Financial Statement Foundations
Know your numbers
Financial statement analysis is my secret sauce for finding value when evaluating investments, acquisitions, and businesses. Last week, I described a basic framework to prep your financials for analysis and I’d recommend starting there.
“If you don’t understand the accounting, you don’t understand the business.”
— Charlie Munger
When investing, I’m looking for cheap and stable cash flows. When operating, I’m looking for what’s going right and what’s going wrong. I’m underwriting both using the 3 financial statements.
Income statement tells me how the business model and profit model are working on an accrual basis.
Cash flow tells me where money is coming from and going to (i.e. how it’s getting allocated).
Balance sheet tells me how efficient things are running.
There are many tools and metrics we can apply here, but before that we need good financials to make good decisions (both as an operator and investor). Good financials and good analysis are joined at the hip.

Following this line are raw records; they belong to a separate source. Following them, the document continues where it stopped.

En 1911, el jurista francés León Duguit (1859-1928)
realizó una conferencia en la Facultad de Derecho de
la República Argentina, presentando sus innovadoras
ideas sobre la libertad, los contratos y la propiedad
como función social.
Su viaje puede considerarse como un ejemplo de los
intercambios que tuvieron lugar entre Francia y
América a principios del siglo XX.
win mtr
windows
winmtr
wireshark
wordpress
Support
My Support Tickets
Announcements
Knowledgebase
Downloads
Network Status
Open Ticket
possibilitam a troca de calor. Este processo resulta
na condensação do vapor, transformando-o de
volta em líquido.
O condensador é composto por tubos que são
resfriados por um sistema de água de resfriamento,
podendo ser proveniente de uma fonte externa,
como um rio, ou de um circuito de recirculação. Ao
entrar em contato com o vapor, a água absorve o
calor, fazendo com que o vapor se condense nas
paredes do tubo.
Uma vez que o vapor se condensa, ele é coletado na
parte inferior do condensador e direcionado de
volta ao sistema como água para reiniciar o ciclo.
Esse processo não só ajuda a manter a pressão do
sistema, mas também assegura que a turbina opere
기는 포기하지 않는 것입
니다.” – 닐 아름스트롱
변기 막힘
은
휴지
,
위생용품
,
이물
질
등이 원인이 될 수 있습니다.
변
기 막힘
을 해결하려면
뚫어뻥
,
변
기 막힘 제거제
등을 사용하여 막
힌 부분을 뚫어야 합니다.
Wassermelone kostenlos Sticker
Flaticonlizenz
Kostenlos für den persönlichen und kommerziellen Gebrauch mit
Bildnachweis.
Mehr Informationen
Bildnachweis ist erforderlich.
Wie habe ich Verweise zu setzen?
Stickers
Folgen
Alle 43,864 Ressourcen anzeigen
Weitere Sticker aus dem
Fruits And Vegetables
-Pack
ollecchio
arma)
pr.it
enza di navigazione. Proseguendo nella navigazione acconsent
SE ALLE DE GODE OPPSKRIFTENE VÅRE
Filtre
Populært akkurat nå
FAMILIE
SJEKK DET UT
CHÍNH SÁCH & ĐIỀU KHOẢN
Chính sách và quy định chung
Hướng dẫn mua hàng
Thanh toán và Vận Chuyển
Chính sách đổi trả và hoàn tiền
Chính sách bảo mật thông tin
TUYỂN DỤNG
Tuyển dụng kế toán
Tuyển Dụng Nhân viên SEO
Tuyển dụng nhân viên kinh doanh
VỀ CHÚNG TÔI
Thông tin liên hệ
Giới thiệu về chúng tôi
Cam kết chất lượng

For now — The best way to get better at dissecting financials is to start looking at them regularly. Use your business, a target business, competing businesses, search for public companies in your industry (or any industry). Treat this like reps in a workout. (I’m hosting a case study on the 29th.)
Profit and cash flow...
Starting with the basics of SMB/investing financial literacy — profit vs. cash flow is the foundation. You don’t need to be an expert on accrual accounting to read financials. Profit vs. cash flow gets you 80% there and the balance sheet fills in the gaps.
Profit = money left after covering expenses — i.e. what a business makes
Cash flow = money coming in minus money going out
So what’s the difference?
They run on 2 separate cycles with separate drivers… profit happens as revenue and expenses are recorded (on paper) while cash flow is all about timing (when it hits the bank account). The key is to know drivers of each. It’s like clocking in for work on Monday while getting a paycheck on Friday. Your P&L shows Monday earnings but no cash flow.
A brief list of things that drive profit and cash flow differences:
Profit drivers — sales volume, pricing, product mix, margins (all of ‘em), cost structure, financing
Cash flow drivers — collections timing (A/R), billpay timing (A/P), inventory management, depreciable assets (capex), debt service, funding, accruals and other stuff not yet paid
You need both cash and profit for long-run value creation. There is no “best” financial statement, they all work together. Profit without cash = dead business walking. Cash without profit = dead business walking (usually).
The balance sheet...
The “bodies are buried on the balance sheet” as they say… translation: business problems typically reveal themselves on the balance sheet (debt, working capital, lack of equity, mis recorded items, etc.).
Taking a step back — the balance sheet exists to serve its master, the income statement. We buy assets to create sales (and earnings). Assets are funded by liabilities (vendors or lenders) and/or equity (owners/shareholders).
If you’re lucky enough to have profit, then you can buy more assets (or pay down liabilities or send money back to owners).
If you’re staring at a profitable business but the cash isn’t piling up, chances are it’s sitting somewhere on the balance sheet. A few places I like to look:
Retained earnings — tells me whether a business has been profitable for a while
Debt / leverage — measure of risk, solvency, etc.
Working capital — efficiency, too much and cash runs dry, too little and sales run dry
Fixed assets — indicates whether the business needs a lot of physical “stuff” to operate
The “other” stuff — intangibles, leases, deferred liabilities, etc. — this grab bag could have its own post
Plenty more to look at on the balance sheet but will cover ratios and metrics another day. Just remember, it’s easy to skip over the balance sheet or simply look at debt… don’t make that mistake.